Data Science in eSports
How competitive gaming and data are intertwined
I remember the first time I played video games. I was 5 or 6 years old and I was at a friend’s house when I was living in Belgium. His family had a PlayStation and his brother was playing a motorcycle game. I was fascinated and instantly hooked. A few years later after this event, my parents bought a console for my sisters and me after enough begging.
We played amongst each other and with friends who would come over and due to the inherent nature of games, things got competitive. I remember getting particularly hooked on Super Smash Bros for the N64 and was excited when there was a small tournament at my school in La Paz, Bolivia. Over the years, the love I shared for competitive gaming with many others of my age group only deepened as technology advanced and companies began to capitalize on this passion for competitive gaming by setting up bigger and bigger tournaments for cash prizes.
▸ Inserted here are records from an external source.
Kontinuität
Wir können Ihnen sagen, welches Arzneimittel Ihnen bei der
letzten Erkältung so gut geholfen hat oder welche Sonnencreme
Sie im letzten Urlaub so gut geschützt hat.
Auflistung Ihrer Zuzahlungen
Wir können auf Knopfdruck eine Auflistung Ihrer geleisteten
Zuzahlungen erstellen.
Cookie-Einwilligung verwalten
It is for this reason that it is no surprise that with the advance of technology and interconnectedness of the internet, eSports have risen into a billion industry in recent years.
Data and eSports
Before I begin talking about Data in eSports, for the uninitiated, eSports are competitive games with certain sets of rules much like football or chess (yes, chess is a recognized sport). The difference between other sports and eSports is that eSports are played virtually and the set of rules is confined to the design of the video game being played. The genres of video games that most naturally transition eSports are Multiplayer Online Battle Arenas (MOBAs), fighting games, Real Time Strategy games (RTS) and First Person Shooters (FPS) although many other genres not mentioned have big eSports tournaments. Some single player games are even made competitive by racing to see who can beat the game the fastest (speed runs).
Data for balancing games
Much like real life sports, eSports are analyzed and statistics are gathered about the game, strategies and players to make better strategical decisions, popularize players (and increase their sale price), how to profit more from events, and are used to hype up the crowd.
Unlike real life sports, because eSports are virtual, it is easier to automatically gather and compile statistics from matches. eSports also tend to have much more complex interactions in terms of game mechanics and balancing the game and use gameplay statistics to constantly update the game.
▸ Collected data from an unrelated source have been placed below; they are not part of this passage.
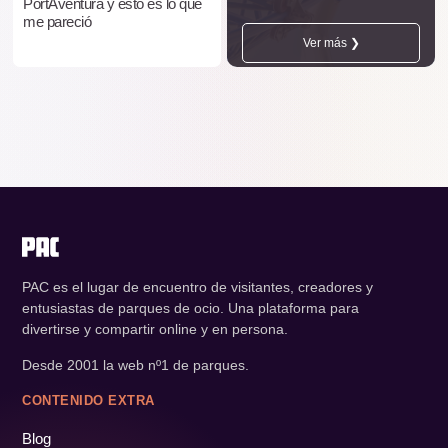
PortAventura y esto es lo que
me pareció
Ver más ❯
PAC es el lugar de encuentro de visitantes, creadores y
entusiastas de parques de ocio. Una plataforma para
divertirse y compartir online y en persona.
Desde 2001 la web nº1 de parques.
CONTENIDO EXTRA
Blog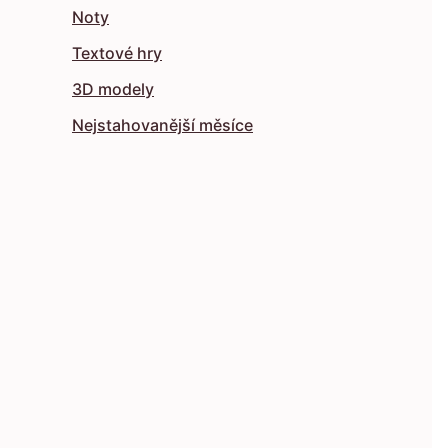
Noty
Textové hry
3D modely
Nejstahovanější měsíce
A simple example of this would be a fighting game. In fighting games there tend to be many different characters. If one character punches and it hurts the other player’s character twice as hard numerically as any other character can, everyone would pick that character and the game would be deemed imbalanced. Data is gathered in the matches and in the next update patch, that character’s punches will be tuned to hit about as hard as the other characters.
While a crude example, all competitive games are trying to balance their games so each character has an even playing field, and they do this by gathering many different data points from games being played.
Data for player decisions
When playing competitive games, players are usually made aware of certain statistics about the game itself or about their own gameplay that they can easily access to make decisions as to which character or map to pick or to help them strategize when playing the game.
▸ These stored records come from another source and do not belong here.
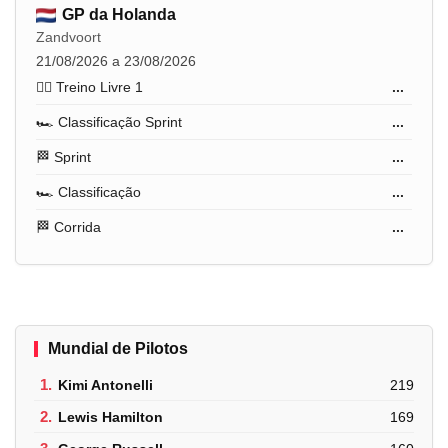
GP da Holanda
Zandvoort
21/08/2026 a 23/08/2026
🏋️‍♂️ Treino Livre 1
...
🏎️ Classificação Sprint
...
🏁 Sprint
...
🏎️ Classificação
...
🏁 Corrida
...
Mundial de Pilotos
1.
Kimi Antonelli
219
2.
Lewis Hamilton
169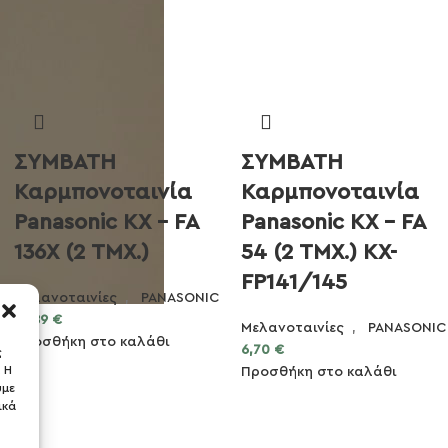
ΣΥΜΒΑΤΗ
ΣΥΜΒΑΤΗ
Καρμπονοταινία
Καρμπονοταινία
Panasonic KX – FA
Panasonic KX – FA
136X (2 ΤΜΧ.)
54 (2 ΤΜΧ.) KX-
FP141/145
Μελανοταινίες
,
PANASONIC
13,89
€
Μελανοταινίες
,
PANASONIC
Προσθήκη στο καλάθι
6,70
€
ς
 Η
Προσθήκη στο καλάθι
ύμε
ικά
Outside of the game, many players create strategy guides to improve gameplay which are usually founded on the data they have access to in the game as well as their own personal experiences.
Data for Player Statistics and Betting
Much like in real life sports, certain players are adept at using certain game mechanics and become known for their strengths and playstyles. The same thing goes for teams and statistics like win rates, which characters they play best and their best maps are used to measure the odds that one team will beat another. Much like real life sports, eSports betting is become popular and can now be found on sports betting websites. To showcase the rise of eSports betting further, Atari is building the first eSports centered hotel in Las Vegas so that players can play and bet on matches.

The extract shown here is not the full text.